I got stuck in one task.
Now I have a variable called placement which has two categories, out of home and at home (A and B for short here). A case can be placed at AAABAB sequentially. Each placement has a starting date and ending date, for instance, 01/20/2015-2/21/2015 for first A, 2/21/2015-8/05/2015 for second A....etc.
Now I structured data like this, 111.1. (A as 1 and B as missing). How can I combine out-of-home placement time? That is, use the first A's starting date as starting date, use the third A's ending date as ending date. This will be the first period of time that the case is out-of-home. I am thinking about using a do loop to do this. But cannot figure out how.
I think, another way to do this, is to identify out-of-home groups, for example, AAABAABAAAA can be labeled as 11123345555. Then I can use PROC SQL, min and max function, to find starting date and ending date.
proc sql; create table comb as select *,min(strtdt) as minstrtdt, max(livarenddt) as maxenddt from limt group by caseid,groupid; quit;
Original data, like this, (out indicates out of home, 1 means yes, . means no)
Obs caseid livarstrtdt livarenddt placemnt out
81 00040903 14SEP2010 09DEC2010 01 .
82 00040903 09DEC2010 28FEB2011 02 1
83 00040903 28FEB2011 01APR2011 02 1
84 00040903 01APR2011 01JUL2011 02 1
85 00040903 01JUL2011 08AUG2012 02 1
86 00040903 08AUG2012 05NOV2014 02 1
87 00040903 05NOV2014 05NOV2014 03 .
88 00040903 12AUG2008 13AUG2008 12 1
89 00040903 13AUG2008 13AUG2008 01 .
90 00040903 13AUG2008 21AUG2008 01 .
I want the output like this,
Obs caseid livarstrtdt livarenddt placemnt out
81 00040903 14SEP2010 09DEC2010 01 .
82 00040903 09DEC2010 05NOV2014 02 1
87 00040903 05NOV2014 05NOV2014 03 .
88 00040903 12AUG2008 13AUG2008 12 1
89 00040903 13AUG2008 13AUG2008 01 .
90 00040903 13AUG2008 21AUG2008 01 .
Anyone have ideas?
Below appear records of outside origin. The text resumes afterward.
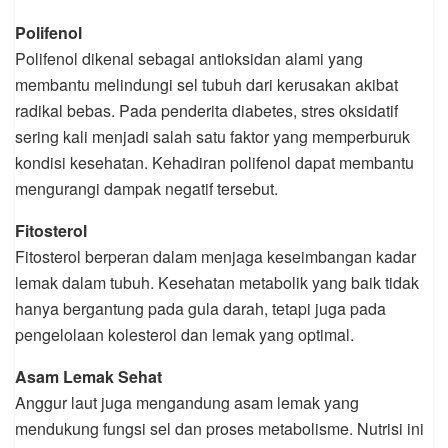
Polifenol
Polifenol dikenal sebagai antioksidan alami yang
membantu melindungi sel tubuh dari kerusakan akibat
radikal bebas. Pada penderita diabetes, stres oksidatif
sering kali menjadi salah satu faktor yang memperburuk
kondisi kesehatan. Kehadiran polifenol dapat membantu
mengurangi dampak negatif tersebut.
Fitosterol
Fitosterol berperan dalam menjaga keseimbangan kadar
lemak dalam tubuh. Kesehatan metabolik yang baik tidak
hanya bergantung pada gula darah, tetapi juga pada
pengelolaan kolesterol dan lemak yang optimal.
Asam Lemak Sehat
Anggur laut juga mengandung asam lemak yang
mendukung fungsi sel dan proses metabolisme. Nutrisi ini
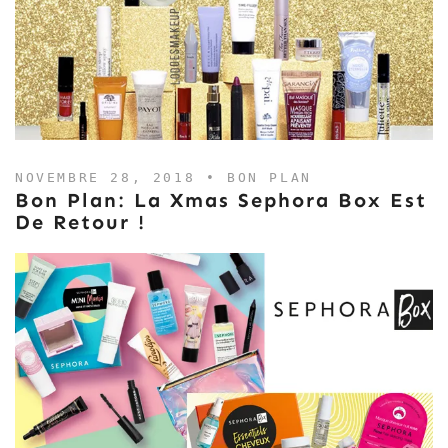
NOVEMBRE 28, 2018 •
BON PLAN
Bon Plan: La Xmas Sephora Box Est
De Retour !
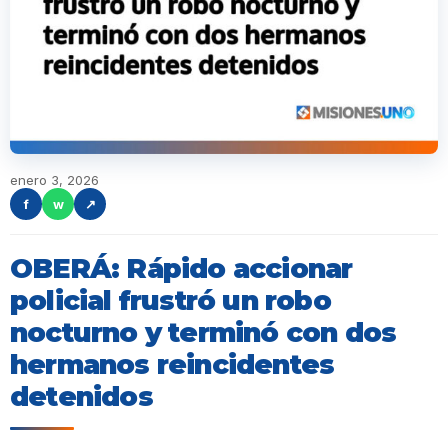
enero 3, 2026
f
w
↗
OBERÁ: Rápido accionar
policial frustró un robo
nocturno y terminó con dos
hermanos reincidentes
detenidos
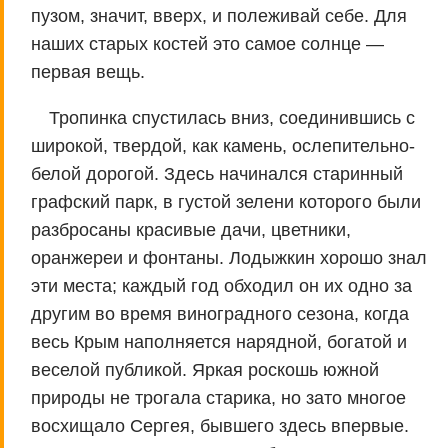
пузом, значит, вверх, и полеживай себе. Для
наших старых костей это самое солнце —
первая вещь.
Тропинка спустилась вниз, соединившись с
широкой, твердой, как камень, ослепительно-
белой дорогой. Здесь начинался старинный
графский парк, в густой зелени которого были
разбросаны красивые дачи, цветники,
оранжереи и фонтаны. Лодыжкин хорошо знал
эти места; каждый год обходил он их одно за
другим во время виноградного сезона, когда
весь Крым наполняется нарядной, богатой и
веселой публикой. Яркая роскошь южной
природы не трогала старика, но зато многое
восхищало Сергея, бывшего здесь впервые.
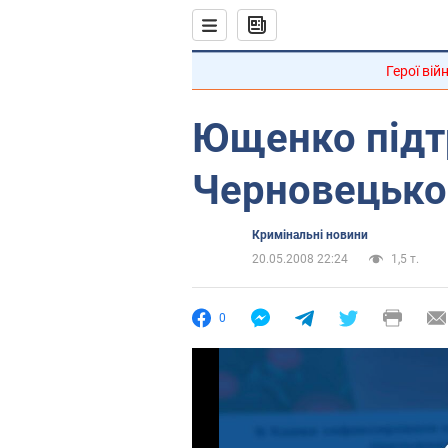
Герої вій
Ющенко підт
Черновецько
Кримінальні новини
20.05.2008 22:24
1,5 т.
0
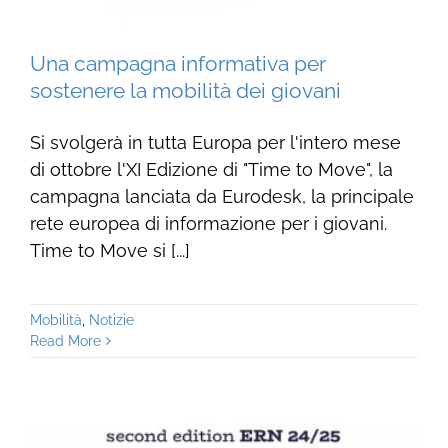
Una campagna informativa per
sostenere la mobilità dei giovani
Si svolgerà in tutta Europa per l'intero mese
di ottobre l'XI Edizione di "Time to Move", la
campagna lanciata da Eurodesk, la principale
rete europea di informazione per i giovani.
Time to Move si [...]
Mobilità
,
Notizie
Read More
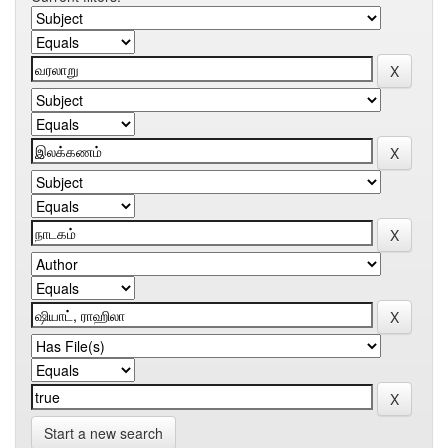
Start a new search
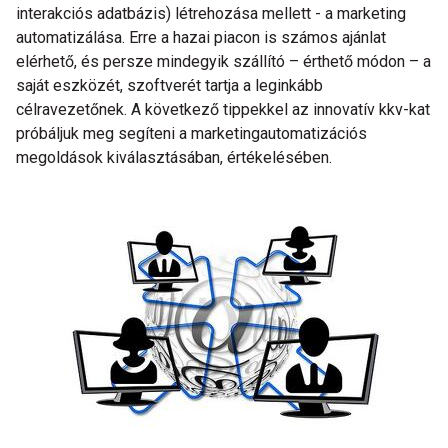
interakciós adatbázis) létrehozása mellett - a marketing
automatizálása. Erre a hazai piacon is számos ajánlat
elérhető, és persze mindegyik szállító – érthető módon – a
saját eszközét, szoftverét tartja a leginkább
célravezetőnek. A következő tippekkel az innovatív kkv-kat
próbáljuk meg segíteni a marketingautomatizációs
megoldások kiválasztásában, értékelésében.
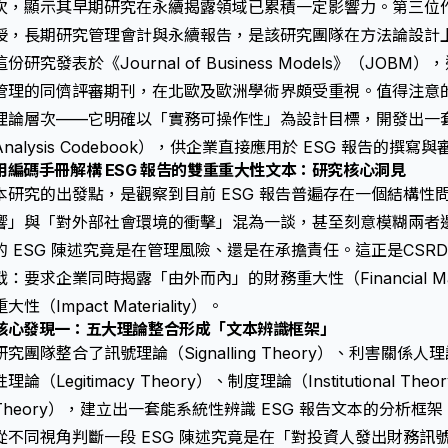
次，顯示其早期研究在永續揭露領域已累積一定影響力。第三位作者 Ü
授，長期研究管理會計與永續報告，是該研究團隊在方法論設計
這份研究發表於《Journal of Business Models》（J
管理的同儕評審期刊，在北歐及歐洲學術界頗受重視。值得注意
理論層次——它明確以「實務可操作性」為設計目標，開發出一套內
Analysis Codebook），供企業直接應用於 ESG 報告的撰寫
用編碼手冊解構 ESG 報告的雙重重大性文本：研究核心洞見
本研究的出發點，是觀察到目前 ESG 報告普遍存在一個結構性
響」與「對外部社會環境的衝擊」混為一談，甚至刻意模糊兩者
的 ESG 陳述究竟是在管理風險、還是在承擔責任。這正是
CSRD 
戰：要求企業同時揭露「由外而內」的財務重大性（Financial Mat
重大性（Impact Materiality）。
核心發現一：五大理論整合形成「文本辨識框架」
研究團隊整合了訊號理論（Signalling Theory）、利害關係人理論（
性理論（Legitimacy Theory）、制度理論（Institutional The
Theory），建立出一套能系統性辨識 ESG 報告文本的分析
從不同視角判斷一段 ESG 陳述究竟是在「對投資人發出財務訊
Thanks!!
UPDATE,
Now I modified my data, caseid livaropnseq livarstrtdt livarenddt placemnt out
183 00040903 01 14SEP2010 09DEC2010 01 .
184 00040903 01 09DEC2010 28FEB2011 02 1
185 00040903 01 28FEB2011 01APR2011 02 1
186 00040903 01 01APR2011 01JUL2011 02 1
187 00040903 01 01JUL2011 08AUG2012 02 1
188 00040903 01 08AUG2012 05NOV2014 02 1
189 00040903 01 05NOV2014 05NOV2014 03 .
190 00040903 02 12AUG2008 13AUG2008 12 .
191 00040903 02 13AUG2008 13AUG2008 02 1
192 00040903 02 13AUG2008 21AUG2008 02 1
As you can see, rows of different livaropnseq should not be combined together. For example Row 189 and 190, even though the case was at home at both time period, they belong to different livaropnseq (different open sequences). How can I incorporate this variable into the code in order to avoid collapsing them together? Greatly appreciated!!!
The output should be like this, Obs caseid livaropnseq livarstrtdt livarenddt placemnt out
183 00040903 01 14SEP2010 09DEC2010 01 .
184 00040903 01 09DEC2010 05NOV2014 02 1
189 00040903 01 05NOV2014 05NOV2014 03 .
190 00040903 02 12AUG2008 13AUG2008 12 .
191 00040903 02 13AUG2008 21AUG2008 02 1
UPDATE AGAIN, i USED THE following code to get what I want FINALLY!
data spell6;
set spell4;
by caseid livaropnseq out notsorted ;
group + first.out;
if first.caseid then group=1;
if first.out then startdt=livarstrtdt ;
retain startdt;
if last.out;
enddt = livarenddt ;
format startdt enddt date9.;
*drop livarstrtdt livarenddt ;
run;
Thank you so much, EVERYONE!! I really appreciated it!